A prospective trial of intravenous streptokinase in acute myocardial infarction (I.S.A.M.). Mortality, morbidity, and infarct size at 21 days.

Within six hours after the onset of symptoms of myocardial infarction, we randomly assigned 1741 patients up to 75 years of age to a one-hour intravenous infusion of 1.5 million IU of streptokinase or placebo. At 21 days mortality was 6.3 percent in the streptokinase group and 7.1 percent in the placebo group. Of those treated within three hours of the onset of symptoms, 5.2 percent died in the streptokinase group (n = 477), as compared with 6.5 percent in the placebo group (n = 463). These differences were not significant. The time to peak serum levels of creatine kinase of myocardial origin (CK-MB) after the onset of symptoms was significantly shorter (13.9 vs. 19.2 hours), and the integrated area under the CK-MB curve (CK-MB infarct size) was significantly smaller, in the streptokinase group (P less than 0.02).
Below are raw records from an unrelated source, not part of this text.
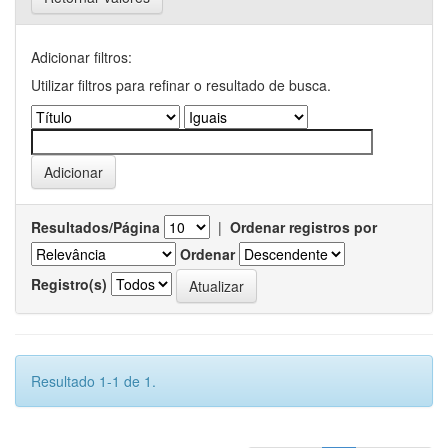
Adicionar filtros:
Utilizar filtros para refinar o resultado de busca.
Resultados/Página
|
Ordenar registros por
Ordenar
Registro(s)
Resultado 1-1 de 1.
Angiograms obtained in 848 patients three to four weeks after infarction revealed that the streptokinase group had higher global ejection fractions (56.8 vs. 53.9 percent, P less than 0.005) and regional ejection fractions (all patients in group, P less than 0.005; patients with anterior or inferior infarctions, P less than 0.05). We conclude that beginning intravenous streptokinase infusion early after the onset of myocardial infarction limits the size of the infarct regardless of its localization. There was, however, only a trend toward reduced mortality at 21 days.